This means that it markets and sells its products on the
international computer
network known as the Internet. Giftwrap
advertises its products on online platforms provided by the
international technological
company Google LLC. Giftwrap, of course,
has to pay for the advertisements posted. These advertising fees are
calculated with reference
to the number of visits to a particular
advertisement.
[3]
For some years, however, Giftwrap has been the victim of what is
referred to as ‘click
fraud’. Click fraud takes place
when an advertisement on the Internet is repeatedly visited (clicked
upon) with the intention
of increasing the costs of the advertisement
and/or draining the sales revenue of the advertiser. Revenue is lost
because the repeated
click fraud visits limit genuine access to the
advertisement.
[4]
Giftwrap employed various experts and strategies in attempts to put
an end to the
click fraud that it experienced. These efforts were
unsuccessful until a breakthrough was made during March 2019. With
the assistance
of an expert, Giftwrap managed to obtain a large
number of local Internet protocol (IP) addresses of devices from
which, so Giftwrap
believed, the click fraud on it had emanated.
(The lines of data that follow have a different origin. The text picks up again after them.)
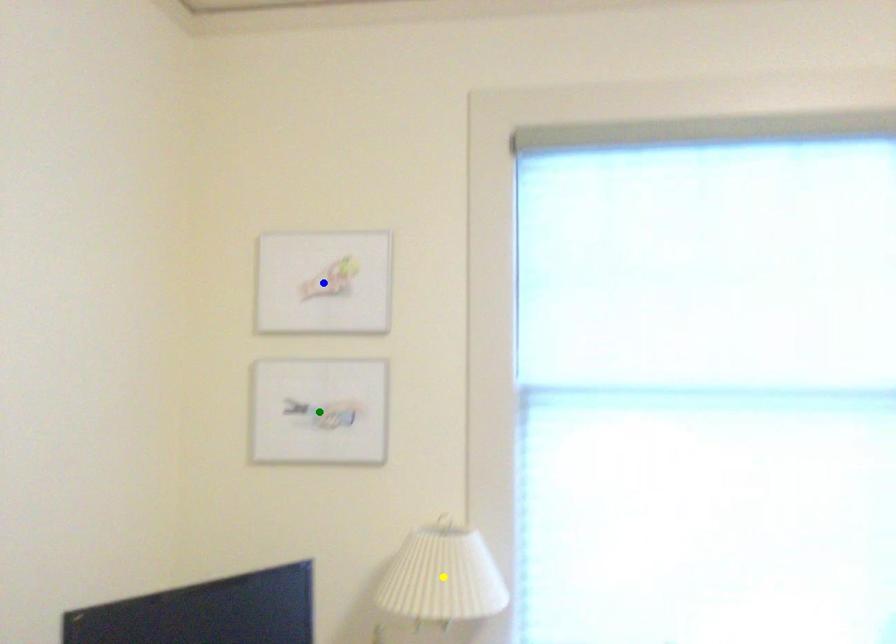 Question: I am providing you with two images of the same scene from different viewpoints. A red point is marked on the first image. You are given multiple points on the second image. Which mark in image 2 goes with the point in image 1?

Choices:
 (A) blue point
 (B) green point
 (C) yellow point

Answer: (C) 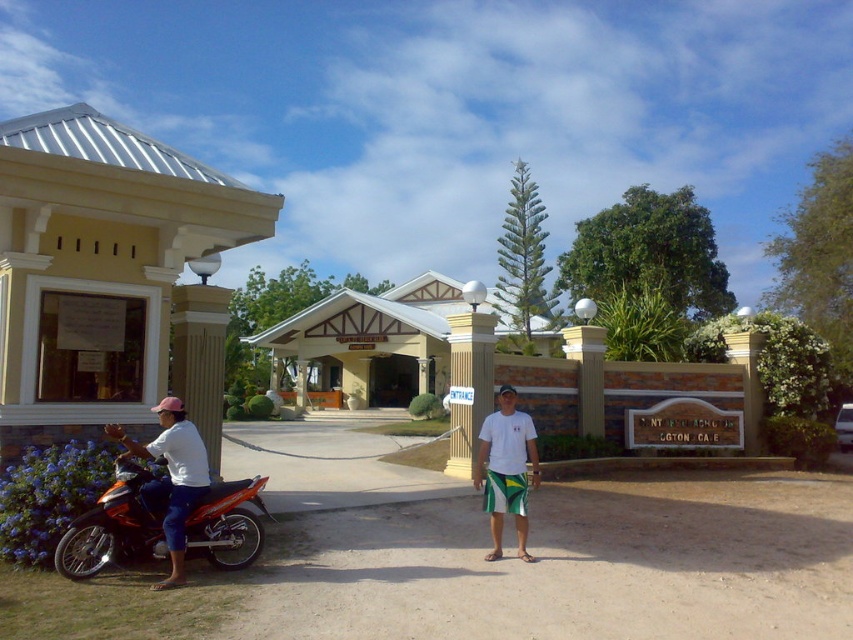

The
information at its disposal also identified the service provider that
each of
these IP addresses used to gain access to the Internet.
Giftwrap was therefore able to compile a list of IP addresses
suspected
of having perpetrated click fraud, for each service
provider. The lists of IP addresses that pertained to the respondents
(the
listed IP addresses) formed the basis of the litigation that
followed.
[5]
During June 2019, Giftwrap launched an application in the Gauteng
Division of the
High Court, Pretoria against the respondents. In
essence, Giftwrap sought the disclosure of the customer information
in respect
of each of the listed IP addresses. The purpose of the
relief was to identify wrongdoers in order to take legal action
against
them. Giftwrap initially founded the application on the
decision in
Nampak Glass (Pty) Ltd v Vodacom (Pty) Ltd &
Others
[2018] ZAGPJHC 481;
2019 (1) SA 257
(GJ) (
Nampak
).
In a supplementary founding affidavit, however, it placed reliance on
s 42(1)
(c)
of the Regulation of Interception of Communications
and Provision of Communication-Related Information Act 70 of 2002
(RICA). I
shall reproduce this subsection shortly. For purposes of
the narrative it suffices to say that it would permit access to
customer
information which is required as evidence in a court of law.
[6]
The second to fourth respondents abided the outcome of the
application, but Vodacom
delivered an answering affidavit. It
clarified its stance from the outset. This was that Vodacom did not
dispute Giftwrap’s
factual averments nor that the information
in question could be useful for the purpose for which it was
required. It said that
were the decision solely up to it, Vodacom
would have provided the information to Giftwrap. In its view,
however, the provisions
of RICA precluded the disclosure that
Giftwrap sought, hence the opposition to the application.
[7]
The court a quo (Mokose J) agreed with Vodacom. It essentially
reasoned that s 42(1)
(c)
of RICA does not permit disclosure of
customer information for the purpose of identifying wrongdoers. It
accordingly dismissed
the application with costs. Giftwrap’s
appeal against that order is with the leave of this court. In this
court Vodacom continued
to adopt the aforesaid stance.
Relevant RICA
provisions
[8]
Sections 39 and 40 of RICA are concerned with customer information.
Before I turn
to their provisions, however, it is necessary to deal
with an oddity in RICA. When it was enacted, RICA contained
definitions of
‘telecommunication system’,
‘telecommunication service’ and ‘telecommunication
service provider’.
These expressions were widely employed in
RICA, especially in Chapter 5 (ss 30-31), Chapter 6 (ss 32-38) and
Chapter 7 (ss 39-41).
[9]
Section 97
of the
Electronic Communications Act 36 of 2005
amended
RICA by replacing the ‘telecommunication’ definitions
with definitions of ‘electronic communication system’,
‘electronic communications service’ and ‘electronic
communication service provider’. Curiously, however,
corresponding amendments were not effected in the body of RICA, not
even in
ss 30
and
32
, which were amended in other respects. When
s 40
of RICA was subsequently substituted by Act 48 of 2008,
[1]
however, the ‘electronic communication’ expressions were
employed.
[10]
The result is that many provisions of RICA still employ the
‘telecommunication’ expressions,
even though they were
replaced by the ‘electronic communication’ definitions.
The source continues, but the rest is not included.